Catastrophe Insurance Risks:
The Role of Risk-Linked Securities
GAO-03-195T, Oct 8, 2002
Because of population growth, resulting real estate development, and rising real estate values in hazard-prone areas, our nation is increasingly exposed to higher property casualty losses--both insured and uninsured--from natural catastrophes than in the past. In the 1990s, a series of natural disasters, including Hurricane Andrew and the Northridge earthquake, raised questions about the adequacy of the insurance industry's financial capacity to cover large catastrophes without limiting coverage or raising premiums. Recognizing this greater exposure and responding to concerns about insurance market capacity, participants in the insurance industry and capital markets have developed new capital market instruments as an alternative to traditional property-casualty reinsurance, or insurance for insurers. GAO's objectives were to (1) describe catastrophe risk and how the insurance and capital markets provide coverage against such risks; (2) describe how risk-linked securities, particularly catastrophe bonds, are structured; and (3) analyze how key regulatory, accounting, tax, and investor issues might affect the use of risk-linked securities.

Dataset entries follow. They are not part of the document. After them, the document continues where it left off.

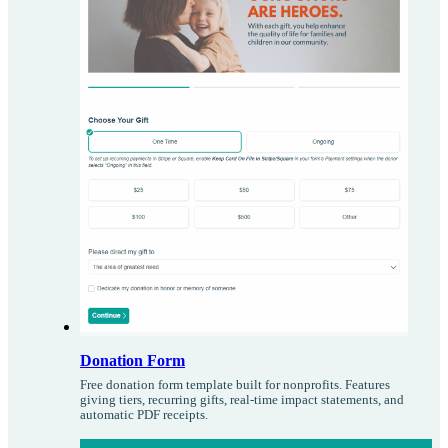
Donation Form
Free donation form template built for nonprofits. Features
giving tiers, recurring gifts, real-time impact statements, and
automatic PDF receipts.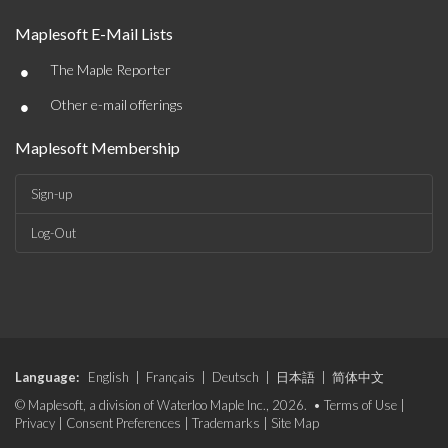
Maplesoft E-Mail Lists
•
The Maple Reporter
•
Other e-mail offerings
Maplesoft Membership
Sign-up
Log-Out
Language:
English
|
Français
|
Deutsch
|
日本語
|
简体中文
© Maplesoft, a division of Waterloo Maple Inc., 2026. •
Terms of Use
|
Privacy
|
Consent Preferences
|
Trademarks
|
Site Map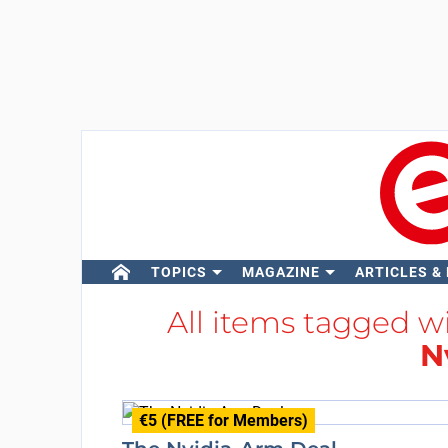
TOPICS
MAGAZINE
ARTICLES &
All items tagged w
N
€5 (FREE for Members)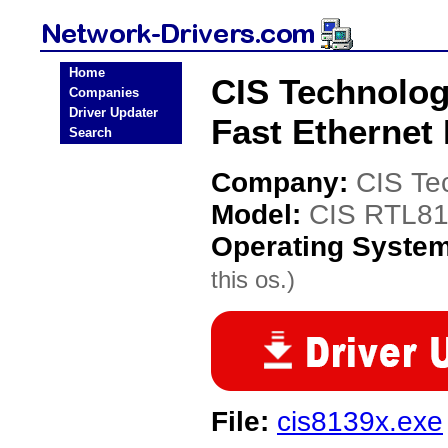
Home
CIS Technolog
Companies
Driver Updater
Fast Ethernet
Search
Company:
CIS Te
Model:
CIS RTL813
Operating Syste
this os.)
File:
cis8139x.exe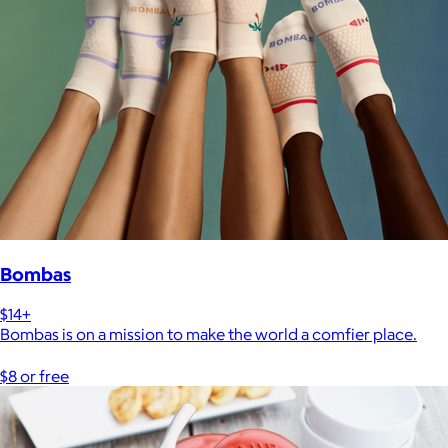
Bombas
$14+
Bombas is on a mission to make the world a comfier place.
$8 or free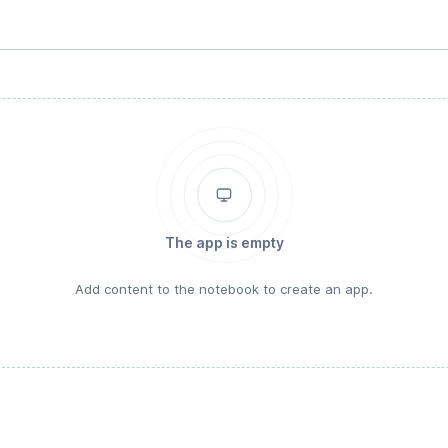
The app is empty
Add content to the notebook to create an app.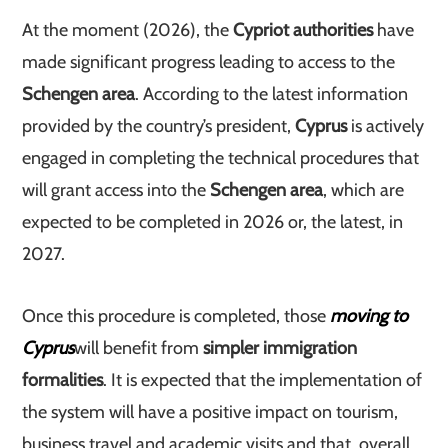
At the moment (2026), the
Cypriot authorities
have
made significant progress leading to access to the
Schengen area
. According to the latest information
provided by the country’s president,
Cyprus
is actively
engaged in completing the technical procedures that
will grant access into the
Schengen area
, which are
expected to be completed in 2026 or, the latest, in
2027.
Once this procedure is completed, those
moving to
Cyprus
will benefit from
simpler immigration
formalities
. It is expected that the implementation of
the system will have a positive impact on tourism,
business travel and academic visits and that, overall,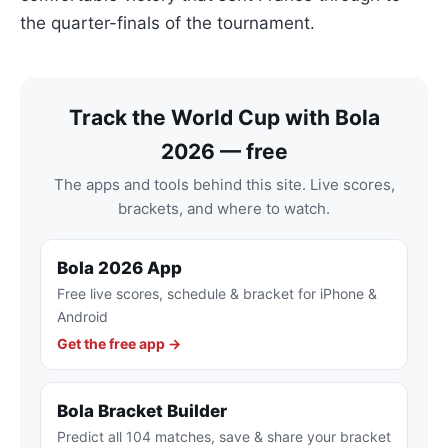
the quarter-finals of the tournament.
Track the World Cup with Bola
2026 — free
The apps and tools behind this site. Live scores,
brackets, and where to watch.
Bola 2026 App
Free live scores, schedule & bracket for iPhone &
Android
Get the free app →
Bola Bracket Builder
Predict all 104 matches, save & share your bracket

Natural catastrophes are infrequent events that cause severe losses. More than 68 million Americans live in hurricane-vulnerable coastal areas, and 80 percent of Californians live near active earthquake faults. Insurance companies who write property-casualty policies in these high-risk areas try to spread the risks, traditionally through reinsurance. When reinsurance prices or availability became problematic in the 1990s, insurers turned to risk-linked securities as an alternative means to spread catastrophe risk. Most risk-linked securities are catastrophe bonds, which (1) have complicated structures, (2) are created offshore through special purpose entities, and (3) generally receive noninvestment-grade ratings. Key regulatory, accounting, tax, and investor issues pose challenges to expanding the use of risk-linked securities, and GAO discusses the advantages and disadvantages of potential changes.